Depending on the index cost, path restrictions, filters... TeamA could be performing queries against TBIndex and thus getting an invalid response. So, I would like to make TeamA always work with TAIndex and TeamB work with TBIndex.

Different options come to mind:

  • Add two new fields to every asset  (e.g. belongsTA and belongsTB). Thus all the documents in TAIndex will include belongsTA and every TeamA query will include the clause belongsTA:true (the same for TeamB). I don't like it much as it implies new fields that need to be managed, bigger index and extra filter.
  • Use lucene native queries (I wasn't able to make them work in AEM :( ).

Any help is appreciated.

Regards.

This post is no longer active and is closed to new replies. Need help? Start a new post to ask your question.

8 replies

smacdonald2008
Level 10
May 5, 2017

I recommend watching this GEMS session on Indexing - it will help you: 

https://docs.adobe.com/ddc/en/gems/oak-lucene-indexes.html

Typically Indexes are used to improve query results - as discussed in the GEMS session.

Alvaro_C_Author
Level 2
May 5, 2017

Hello,

Thanks for the answer. Sure, that document is my bedtime book :) and according to it: "1. Q: For precise index selection is it advised always use native query? * A: if you can't manage to have the query engine select a specific index based on cost tweaks (recommended way), native query is your only alternative".  That statement was more than a year ago, so I was expecting a better way to solve the index collision. Anyway, I will keep working on make native queries work.

Regards.

smacdonald2008
Level 10
May 5, 2017

That GEMS session is still the best material we have for Indexing. Also the native Sling docs are good: 

http://jackrabbit.apache.org/oak/docs/query/lucene.html

MC_Stuff
Level 10
May 5, 2017

Hi Alvaro Cabrerizo,

Parent node is common for both teams & I won;t recommend duplicate index Nor adding the property.   Instead create a single index & have path restriction hidden based on team the user belong to.

Thanks,

Alvaro_C_Author
Level 2
May 5, 2017

Many thanks for the answer.

The main drawback for that solution is that TeamA and TeamB don't need the same index fields. Moreover, TeamB index definition contains a list of excluded paths. Merging both indexes in one penalizes TeamB as:

  • The reindex process takes longer.
  • The index management is more difficult as any modification need to be agreed by both teams.
  • The index size grows penalizing both teams.
  • Not sure if within AEM we can have 2 lucene fields comming from the same metadata field. For example if both teams need to index the metadata field myTitle but need different processing pipeline (e.g. lowercase, stopwords, stemming...)

Regards.

MC_Stuff
Level 10
May 6, 2017

Hi Alvaro Cabrerizo,

You might need to end up using native query,

Thanks,

Alvaro_C_Author
Level 2
May 6, 2017

I aggre with you MC Stuff,

We finally made native queries work. It took us more than expected because there was a misunderstanding on how they work. Currently the index cost is calculated based on the next formula cost = costPerExecution + (costPerEntry*entryCount). Thus native queries (e.g. /jrc:root/content/dam//element(*,dam:Asset)[rep:native('myIndex',...) don't force the selection of myIndex but tweak the cost formula setting the entryCount  to 1 (i.e.  cost('myIndex') = costPerExecution + (costPerEntry*1) )

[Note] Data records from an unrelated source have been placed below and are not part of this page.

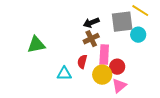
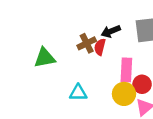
brown cross: (91, 39) -> (87, 43), moved
red semicircle: (82, 62) -> (100, 47), moved

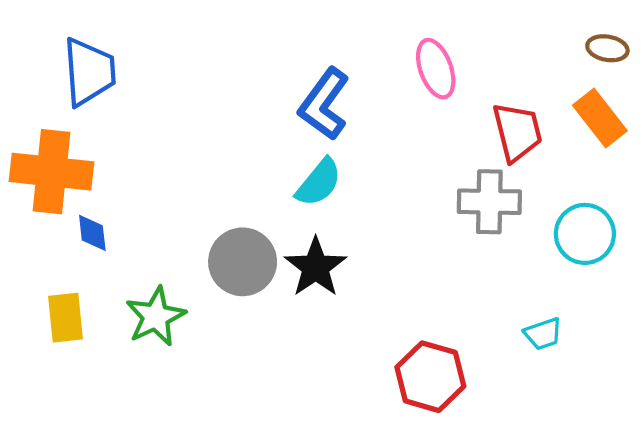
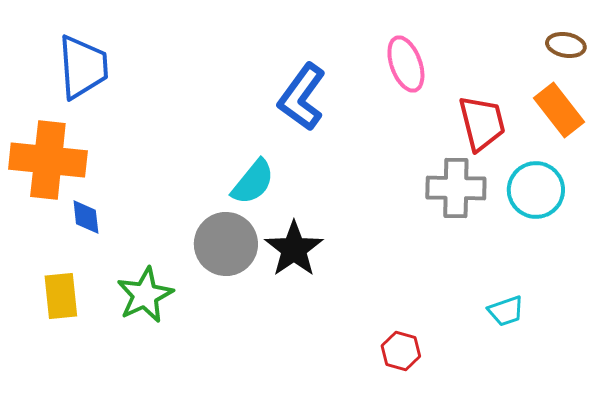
cyan semicircle: (319, 182) -> (253, 182), moved
cyan circle: (585, 234) -> (536, 190), moved
red hexagon: (430, 377) -> (401, 351), size x0.6

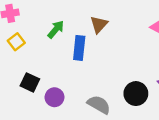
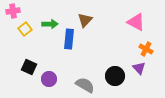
green arrow: (56, 29) -> (50, 24), turned 49
yellow square: (16, 42) -> (25, 29), moved

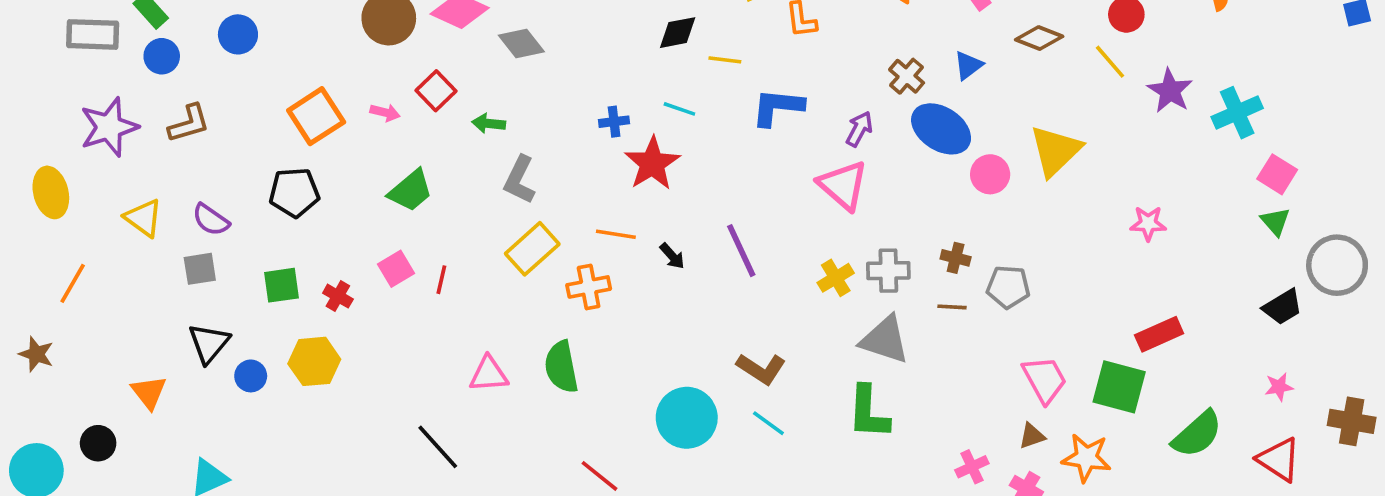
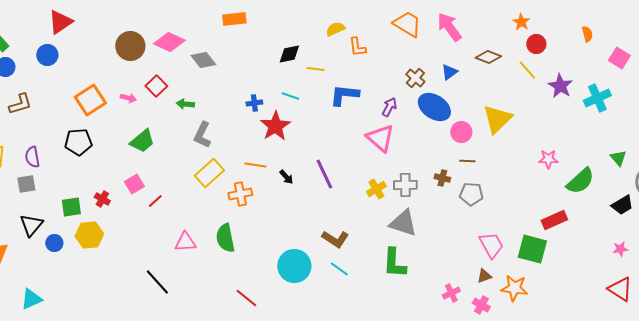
pink square: (1277, 174) -> (619, 58), moved
purple semicircle: (211, 220) -> (32, 157), turned 45
red line: (441, 280) -> (155, 201), moved, turned 35
green square: (282, 285) -> (71, 207), moved
brown line: (952, 307) -> (467, 161), moved
green semicircle: (1197, 434) -> (580, 181), moved

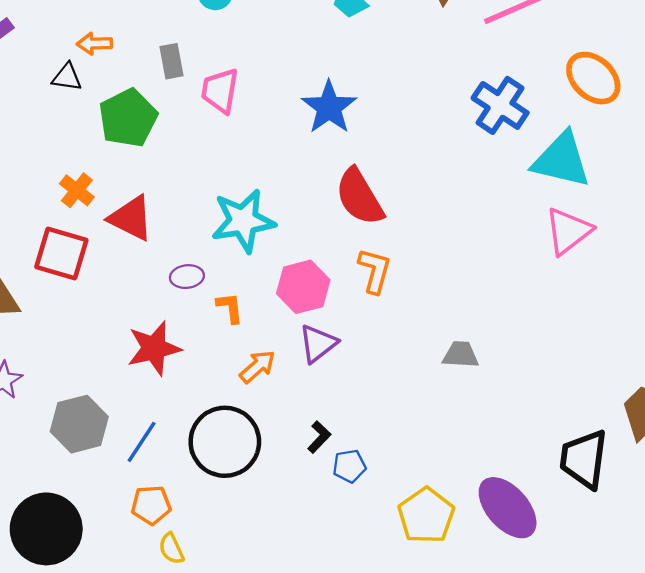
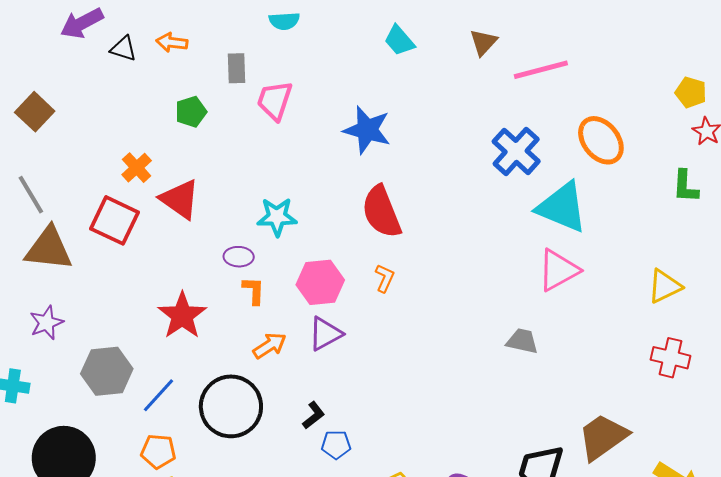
black triangle: (67, 77) -> (123, 49), moved
blue star: (329, 107) -> (367, 130), turned -30
green pentagon: (128, 118) -> (191, 112), size x0.6
cyan star: (243, 221) -> (277, 217), size x0.7
orange L-shape: (375, 271) -> (385, 278), size x0.7
purple ellipse: (187, 277) -> (239, 257), moved
red star: (154, 348) -> (182, 316), turned -30
gray trapezoid: (461, 355) -> (522, 341), moved

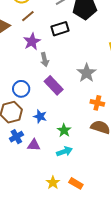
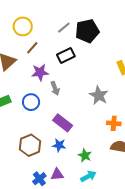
purple star: (32, 42) -> (40, 72), turned 30
purple rectangle: (54, 85) -> (63, 123), moved
blue circle: (21, 89) -> (31, 102), moved
blue cross: (16, 137) -> (39, 179), moved

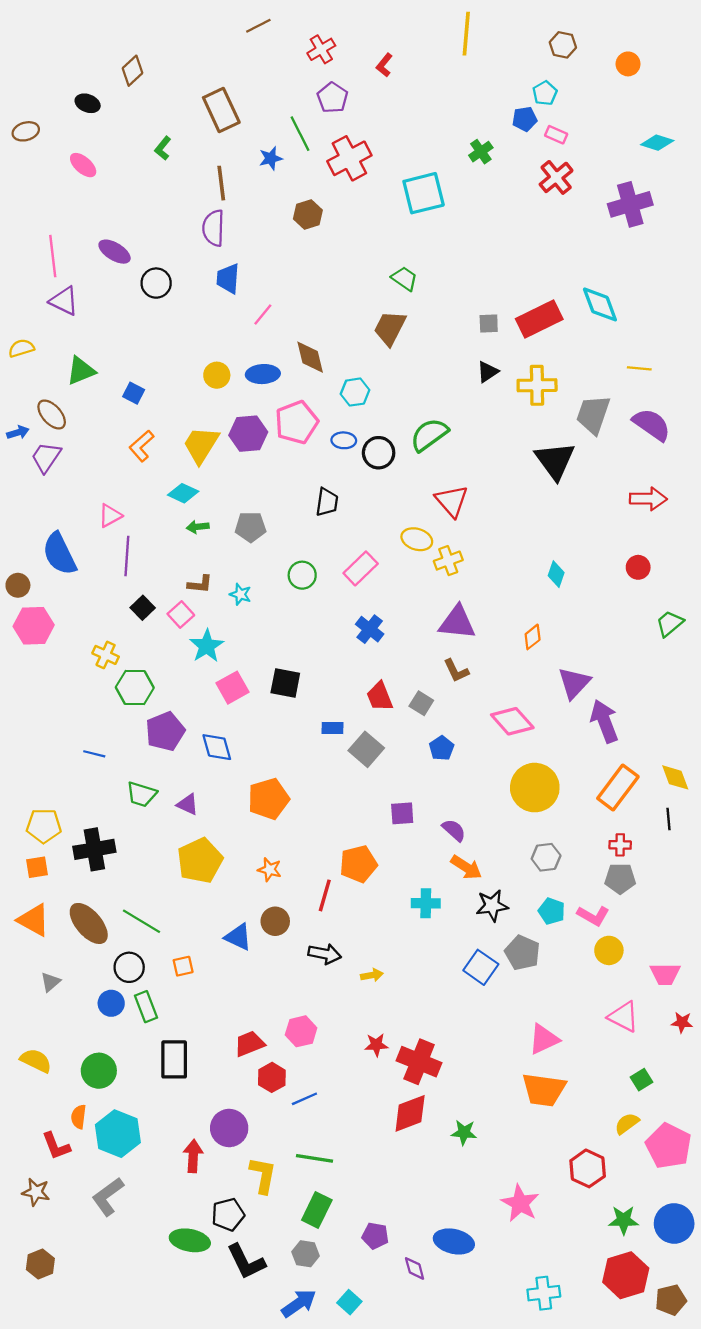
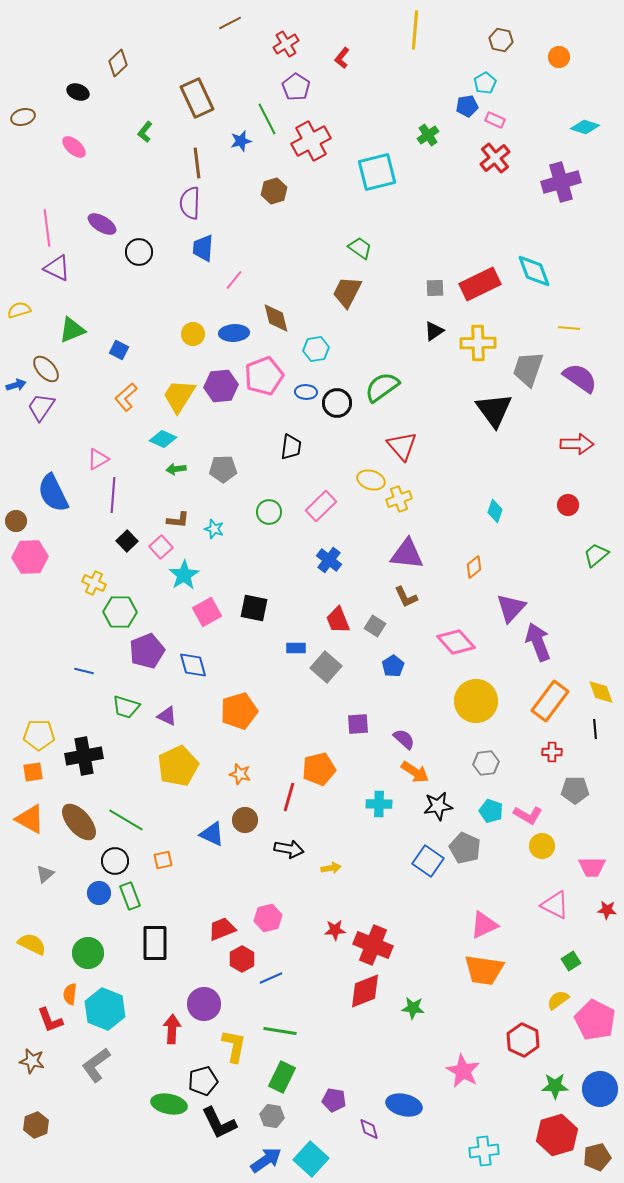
gray pentagon: (620, 879) -> (575, 790), moved
cyan square: (349, 1302) -> (311, 1159), size x1.6

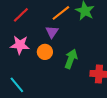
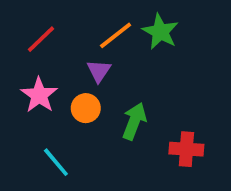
pink star: (20, 45) -> (39, 95), turned 30
cyan line: (17, 85) -> (56, 162), moved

The proposed solution was to make teamB modify their index to include the property entryCount=VeryBigNumberHere. Thus every query from teamA will discard TBIndex as its cost is too high (1+(1*VeryBigNumberHere)) while teamB queries, including the native clause, will use TBIndex as its cost is 2. 

Moreover we can find cornercases in case teamA modifies its index, for example setting costPerEntry = 0. In that situation, the cost of TeamB native queries is 2 for TBIndex but 1 for TAIndex ( 1 = 1+(0*entryCount)), thus selecting the wrong index.

Regards.

Alvaro_C_Author
Level 2
May 7, 2017

Hello,

I've checked that using entryCount=VeryBigNumberHere does not work, as the indexPlanner uses the smaller value between entryCount and the number of documents within the index. 

Regards.